On Tuesday, December 16, 2025 2:54 AM Joao Foltran <joao@foltrandba.com> wrote:
> Hi hackers,
>
> I'd like to report a regression in PostgreSQL 18 regarding physical replication
> slot invalidation and propose a fix.
>
> It's my first time sending any type of contribution, so please let me know if I
> made anything incorrectly and I'll fix it ASAP.
>
> It's also my first time doing any type of code inside the postgres project, so if
> the logic or anything I used is incorrect let me know.
>
> CCing Amit, since he committed f41d8468 and 8709dcc.
>
> ## Problem
>
> Commit f41d8468 introduced an ERROR when trying to acquire an invalidated
> replication slot.
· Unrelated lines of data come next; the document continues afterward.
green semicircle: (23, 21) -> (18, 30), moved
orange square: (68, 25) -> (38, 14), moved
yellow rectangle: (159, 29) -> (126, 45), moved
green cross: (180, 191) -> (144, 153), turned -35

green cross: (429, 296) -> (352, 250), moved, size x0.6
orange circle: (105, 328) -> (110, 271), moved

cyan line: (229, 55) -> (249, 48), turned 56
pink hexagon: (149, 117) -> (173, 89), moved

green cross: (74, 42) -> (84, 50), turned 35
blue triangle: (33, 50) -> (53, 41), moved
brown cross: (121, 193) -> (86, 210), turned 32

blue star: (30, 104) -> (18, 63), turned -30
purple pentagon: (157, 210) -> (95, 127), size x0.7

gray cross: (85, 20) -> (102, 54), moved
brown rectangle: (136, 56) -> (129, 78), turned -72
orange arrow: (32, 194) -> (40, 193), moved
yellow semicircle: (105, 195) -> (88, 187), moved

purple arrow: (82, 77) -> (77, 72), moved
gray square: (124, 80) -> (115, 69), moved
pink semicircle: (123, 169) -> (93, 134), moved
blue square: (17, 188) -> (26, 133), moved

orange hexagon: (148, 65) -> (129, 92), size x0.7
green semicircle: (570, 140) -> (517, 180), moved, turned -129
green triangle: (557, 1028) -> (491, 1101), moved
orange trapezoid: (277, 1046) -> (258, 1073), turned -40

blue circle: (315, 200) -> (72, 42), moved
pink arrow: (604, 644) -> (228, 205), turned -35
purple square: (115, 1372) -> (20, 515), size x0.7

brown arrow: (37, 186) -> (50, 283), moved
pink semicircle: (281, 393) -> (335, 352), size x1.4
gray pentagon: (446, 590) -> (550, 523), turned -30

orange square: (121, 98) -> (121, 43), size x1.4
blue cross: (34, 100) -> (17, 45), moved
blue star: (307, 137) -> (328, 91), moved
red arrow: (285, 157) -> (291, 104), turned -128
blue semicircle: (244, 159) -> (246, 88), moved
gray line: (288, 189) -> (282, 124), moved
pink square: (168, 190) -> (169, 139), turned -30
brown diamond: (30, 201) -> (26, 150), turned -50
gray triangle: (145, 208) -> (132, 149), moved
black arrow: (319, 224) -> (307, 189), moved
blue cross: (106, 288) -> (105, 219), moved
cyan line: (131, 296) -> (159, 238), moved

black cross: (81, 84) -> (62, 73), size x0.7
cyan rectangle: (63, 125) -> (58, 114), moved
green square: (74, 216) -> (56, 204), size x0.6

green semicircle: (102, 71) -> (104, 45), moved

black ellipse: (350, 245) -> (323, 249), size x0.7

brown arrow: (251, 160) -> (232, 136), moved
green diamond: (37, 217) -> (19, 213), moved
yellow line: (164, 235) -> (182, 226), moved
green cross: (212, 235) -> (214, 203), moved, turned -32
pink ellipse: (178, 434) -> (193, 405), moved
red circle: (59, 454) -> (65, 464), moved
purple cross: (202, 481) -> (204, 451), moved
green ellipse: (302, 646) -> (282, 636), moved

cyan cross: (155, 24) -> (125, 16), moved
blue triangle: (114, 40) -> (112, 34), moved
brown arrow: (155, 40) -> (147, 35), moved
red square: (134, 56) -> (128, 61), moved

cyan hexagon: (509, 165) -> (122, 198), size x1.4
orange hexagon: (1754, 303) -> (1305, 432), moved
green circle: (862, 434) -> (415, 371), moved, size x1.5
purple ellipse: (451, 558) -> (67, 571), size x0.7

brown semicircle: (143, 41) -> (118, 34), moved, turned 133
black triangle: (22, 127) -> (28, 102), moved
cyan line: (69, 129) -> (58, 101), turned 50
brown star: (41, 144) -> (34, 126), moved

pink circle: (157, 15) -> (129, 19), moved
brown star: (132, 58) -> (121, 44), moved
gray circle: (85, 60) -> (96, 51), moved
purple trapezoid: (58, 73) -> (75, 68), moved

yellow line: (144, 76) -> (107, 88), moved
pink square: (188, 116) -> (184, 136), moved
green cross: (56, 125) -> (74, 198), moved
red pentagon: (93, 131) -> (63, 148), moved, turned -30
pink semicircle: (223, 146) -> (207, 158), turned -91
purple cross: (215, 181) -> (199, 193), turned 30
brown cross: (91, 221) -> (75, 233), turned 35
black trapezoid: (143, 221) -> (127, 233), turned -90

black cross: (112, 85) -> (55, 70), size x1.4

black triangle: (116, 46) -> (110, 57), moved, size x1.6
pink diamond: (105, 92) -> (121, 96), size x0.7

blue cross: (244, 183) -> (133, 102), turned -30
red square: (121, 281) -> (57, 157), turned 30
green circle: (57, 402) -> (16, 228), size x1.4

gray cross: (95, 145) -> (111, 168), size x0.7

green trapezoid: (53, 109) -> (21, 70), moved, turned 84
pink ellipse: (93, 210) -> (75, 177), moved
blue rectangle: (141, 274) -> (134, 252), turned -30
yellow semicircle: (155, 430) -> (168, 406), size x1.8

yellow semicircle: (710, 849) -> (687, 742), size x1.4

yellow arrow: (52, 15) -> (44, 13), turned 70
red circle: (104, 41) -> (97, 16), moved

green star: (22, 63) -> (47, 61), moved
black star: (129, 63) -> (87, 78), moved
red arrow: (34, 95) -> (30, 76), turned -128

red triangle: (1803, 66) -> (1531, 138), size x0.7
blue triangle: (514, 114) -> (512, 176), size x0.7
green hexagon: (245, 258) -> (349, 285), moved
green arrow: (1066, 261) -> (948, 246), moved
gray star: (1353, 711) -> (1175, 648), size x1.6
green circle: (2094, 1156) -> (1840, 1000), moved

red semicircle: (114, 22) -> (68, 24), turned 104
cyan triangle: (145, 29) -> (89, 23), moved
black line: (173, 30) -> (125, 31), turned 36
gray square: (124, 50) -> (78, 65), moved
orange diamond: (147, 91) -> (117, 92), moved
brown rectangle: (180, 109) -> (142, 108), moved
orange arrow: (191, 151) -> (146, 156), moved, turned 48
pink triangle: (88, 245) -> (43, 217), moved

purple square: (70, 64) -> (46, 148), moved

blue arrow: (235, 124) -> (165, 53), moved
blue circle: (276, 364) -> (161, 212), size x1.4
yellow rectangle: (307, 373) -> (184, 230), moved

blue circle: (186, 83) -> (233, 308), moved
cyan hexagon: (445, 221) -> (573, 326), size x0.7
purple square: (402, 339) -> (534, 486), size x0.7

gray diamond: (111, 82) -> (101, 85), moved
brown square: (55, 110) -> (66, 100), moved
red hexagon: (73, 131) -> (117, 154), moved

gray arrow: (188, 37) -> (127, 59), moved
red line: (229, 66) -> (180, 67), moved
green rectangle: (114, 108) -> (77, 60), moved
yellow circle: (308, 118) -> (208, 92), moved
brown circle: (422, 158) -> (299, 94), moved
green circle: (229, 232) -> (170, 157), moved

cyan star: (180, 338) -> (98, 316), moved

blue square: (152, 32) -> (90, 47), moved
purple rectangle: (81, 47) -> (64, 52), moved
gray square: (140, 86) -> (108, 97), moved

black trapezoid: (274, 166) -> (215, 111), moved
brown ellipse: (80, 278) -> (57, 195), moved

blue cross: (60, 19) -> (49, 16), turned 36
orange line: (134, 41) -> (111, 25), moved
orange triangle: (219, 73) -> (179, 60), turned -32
While this is correct for logical replication slots (which cannot
> safely recover after invalidation), it breaks recovery for physical replication
> slots.
>
> Later, commit 8709dcc improved upon this code to prevent a race condition
> and moved the check to after the slot was already acquired.
>
> In PostgreSQL 17 and earlier, when a physical replication slot was invalidated
> due to max_slot_wal_keep_size, the slot could still be reacquired if the
> required WAL became available through restore_command or archive
> recovery in the standby. This is a common operational scenario:
>
> - Temporary network issues
> - Planned maintenance windows
> - Standbys temporarily falling behind
I think the ability to acquire an invalidated slot represents an
potentially risky behavior. AFAICS, we do not currently support
recovering invalidated slots. This implies that once a slot becomes invalidated,
it does not offer any protection anymore. Even if the restart_lsn or xmin is valid for
such a slot, WAL and rows can be removed at any time. For further clarification,
please refer to ReplicationSlotsComputeRequiredLSN(), where we deliberately
exclude counting the restart_lsn for an invalidated slot.
>
> After commit f41d8468, physical replication slots cannot be reacquired once
> invalidated, even when the required WAL is available via archive recovery.
> The standby remains stuck recovering from archive and cannot resume
> streaming replication, demanding manual intervention (slot recreation).
>
I think even if the WALs is temporary available via archive recovery, since the slot
cannot protect any further WALs and rows from being removed, it could cause
problems later.
Best Regards,
Hou zj